** Opening ENTRIES PROVIDED block **
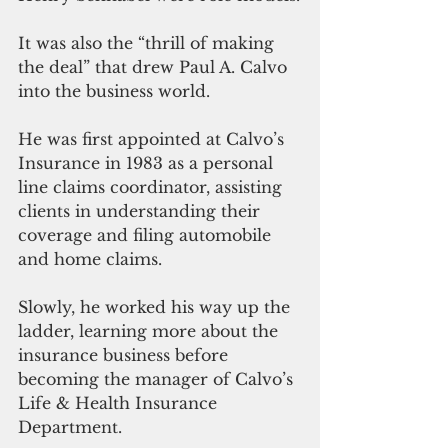
It was also the “thrill of making 
the deal” that drew Paul A. Calvo 
into the business world. 
He was first appointed at Calvo’s 
Insurance in 1983 as a personal 
line claims coordinator, assisting 
clients in understanding their 
coverage and filing automobile 
and home claims. 
Slowly, he worked his way up the 
ladder, learning more about the 
insurance business before 
becoming the manager of Calvo’s 
Life & Health Insurance 
Department. 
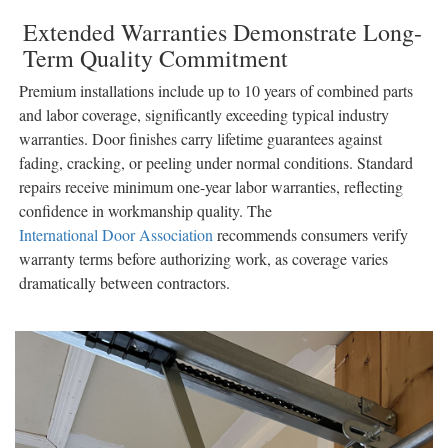
Extended Warranties Demonstrate Long-
Term Quality Commitment
Premium installations include up to 10 years of combined parts
and labor coverage, significantly exceeding typical industry
warranties. Door finishes carry lifetime guarantees against
fading, cracking, or peeling under normal conditions. Standard
repairs receive minimum one-year labor warranties, reflecting
confidence in workmanship quality. The
International Door Association
recommends consumers verify
warranty terms before authorizing work, as coverage varies
dramatically between contractors.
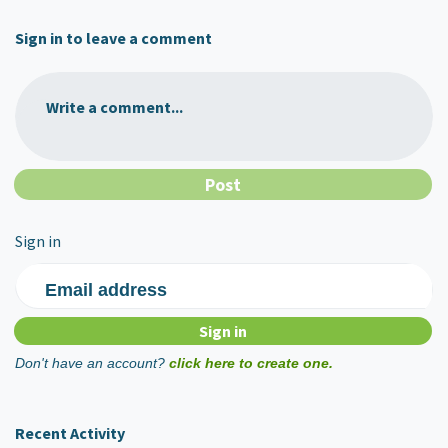
Sign in to leave a comment
Write a comment...
Sign in
Email address
Don't have an account?
click here to create one.
Recent Activity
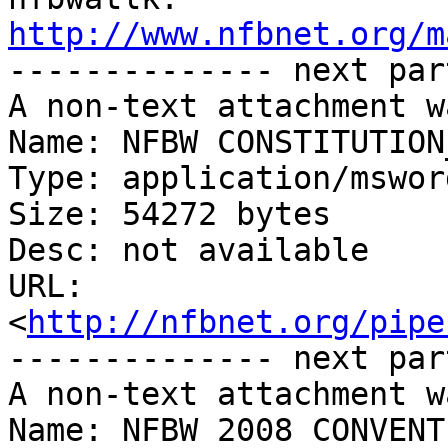
http://www.nfbnet.org/m

-------------- next par
A non-text attachment w
Name: NFBW CONSTITUTION
Type: application/msword
Size: 54272 bytes

Desc: not available

URL: 
<
http://nfbnet.org/pipe
-------------- next par
A non-text attachment w
Name: NFBW 2008 CONVENT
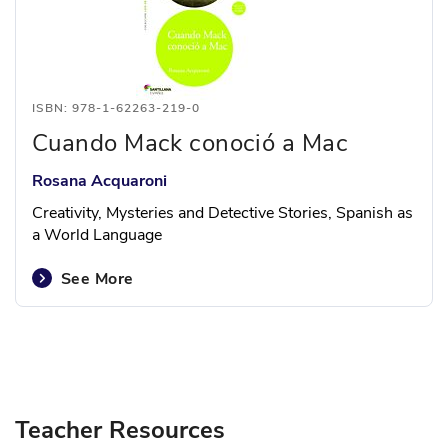
ISBN: 978-1-62263-219-0
Cuando Mack conoció a Mac
Rosana Acquaroni
Creativity, Mysteries and Detective Stories, Spanish as
a World Language
See More
Teacher Resources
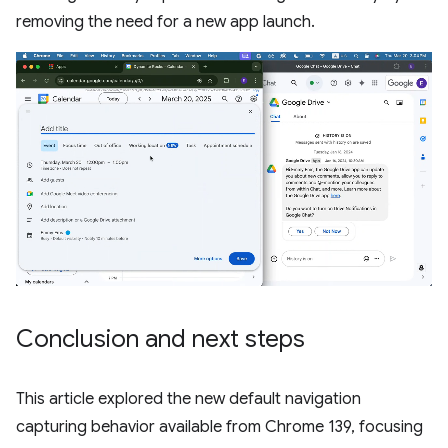
removing the need for a new app launch.
Conclusion and next steps
This article explored the new default navigation
capturing behavior available from Chrome 139, focusing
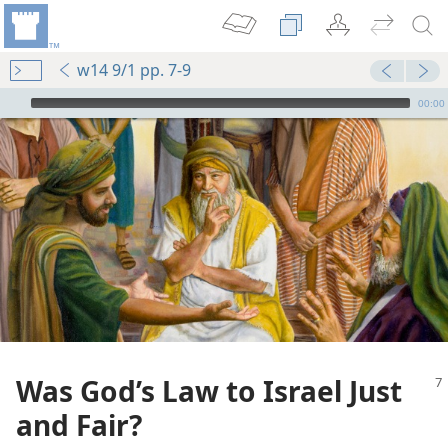
w14 9/1 pp. 7-9
mejs.audio-player
00:00
Was God’s Law to Israel Just
and Fair?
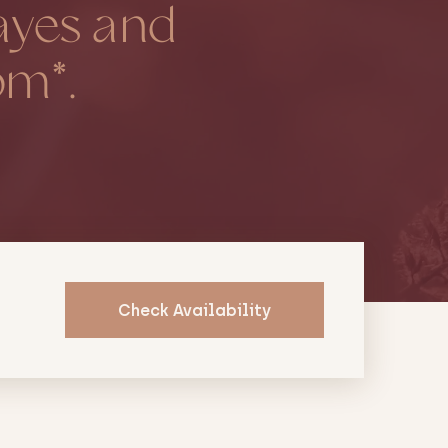
ayes and
pm*.
Check Availability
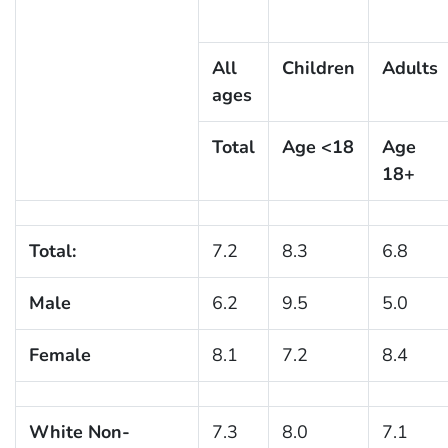
All
Children
Adults
ages
Total
Age <18
Age
18+
Total:
7.2
8.3
6.8
Male
6.2
9.5
5.0
Female
8.1
7.2
8.4
White Non-
7.3
8.0
7.1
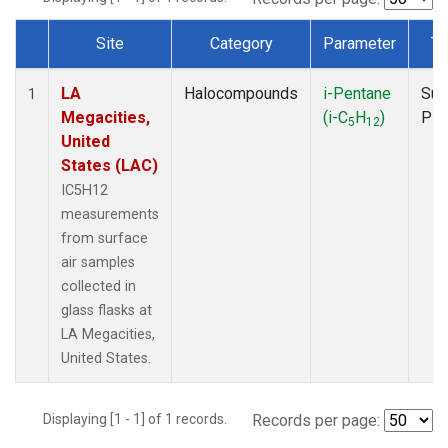
Site
Category
Parameter
Ty
Dataset Number
LA
Halocompounds
i-Pentane
Sur
1
Megacities,
(i-C
H
)
PF
5
12
United
States (LAC)
IC5H12
measurements
from surface
air samples
collected in
glass flasks at
LA Megacities,
United States.
Displaying [1 - 1] of 1 records.
Records per page:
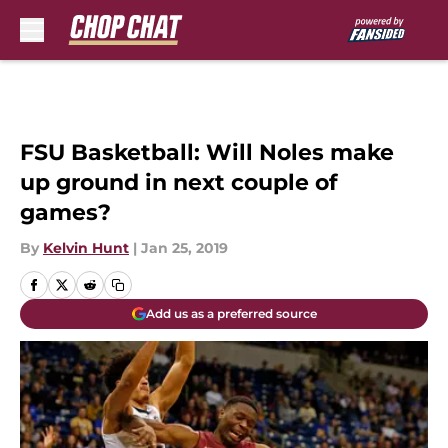
Skip to main content
FSU Basketball: Will Noles make
up ground in next couple of
games?
By
Kelvin Hunt
|
Jan 25, 2019
Add us as a preferred source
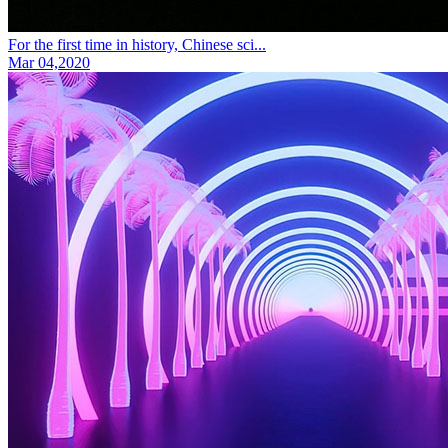
For the first time in history, Chinese sci...
Mar 04,2020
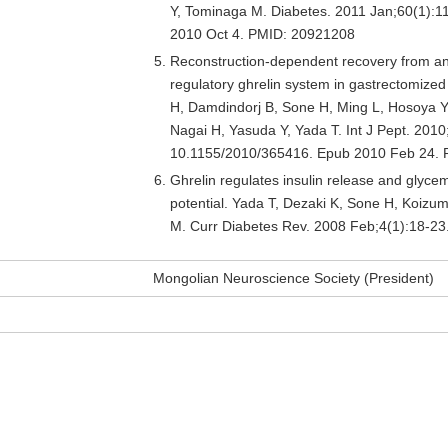
Y, Tominaga M. Diabetes. 2011 Jan;60(1):1
2010 Oct 4. PMID: 20921208
Reconstruction-dependent recovery from ano
regulatory ghrelin system in gastrectomize
H, Damdindorj B, Sone H, Ming L, Hosoya Y
Nagai H, Yasuda Y, Yada T. Int J Pept. 2010;
10.1155/2010/365416. Epub 2010 Feb 24.
Ghrelin regulates insulin release and glycem
potential. Yada T, Dezaki K, Sone H, Koizu
M. Curr Diabetes Rev. 2008 Feb;4(1):18-2
Mongolian Neuroscience Society (President)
** Closing ENTRIES PROVIDED block **
DIRECTIONS FOR THIS TASK: Copy everything above from the line holding "warranties. Door finishes" down to the line holding "H, Damdindorj B, Sone H, Ming L, Hosoya Y", both ends included, exactly as it stands and without the pictures.

WRITTEN ANSWER:
warranties. Door finishes carry lifetime guarantees against
fading, cracking, or peeling under normal conditions. Standard
repairs receive minimum one-year labor warranties, reflecting
confidence in workmanship quality. The
International Door Association
recommends consumers verify
warranty terms before authorizing work, as coverage varies
dramatically between contractors.
Sign in to leave a comment
Write a comment...
Sign in
Email address
Don't have an account?
click here to create one.
Recent Activity
http://www.nfbnet.org/m

-------------- next par
A non-text attachment w
Name: NFBW CONSTITUTION
Type: application/msword
Size: 54272 bytes

Desc: not available

URL: 
<
http://nfbnet.org/pipe
-------------- next par
A non-text attachment w
Name: NFBW 2008 CONVENT
ISBN: 978-1-62263-219-0
Cuando Mack conoció a Mac
Rosana Acquaroni
Creativity, Mysteries and Detective Stories, Spanish as
a World Language
See More
Teacher Resources
removing the need for a new app launch.
Conclusion and next steps
This article explored the new default navigation
capturing behavior available from Chrome 139, focusing
w14 9/1 pp. 7-9
mejs.audio-player
00:00
Was God’s Law to Israel Just
and Fair?
ayes and
pm*.
Check Availability
All
Children
Adults
ages
Total
Age <18
Age
18+
Total:
7.2
8.3
6.8
Male
6.2
9.5
5.0
Female
8.1
7.2
8.4
White Non-
7.3
8.0
7.1
Site
Category
Parameter
Ty
Dataset Number
LA
Halocompounds
i-Pentane
Sur
1
Megacities,
(i-C
H
)
PF
5
12
United
States (LAC)
IC5H12
measurements
from surface
air samples
collected in
glass flasks at
LA Megacities,
United States.
Displaying [1 - 1] of 1 records.
Records per page:
Skip to main content
FSU Basketball: Will Noles make
up ground in next couple of
games?
By
Kelvin Hunt
|
Jan 25, 2019
Add us as a preferred source
For the first time in history, Chinese sci...
Mar 04,2020
Y, Tominaga M. Diabetes. 2011 Jan;60(1):1
2010 Oct 4. PMID: 20921208
Reconstruction-dependent recovery from ano
regulatory ghrelin system in gastrectomize
H, Damdindorj B, Sone H, Ming L, Hosoya Y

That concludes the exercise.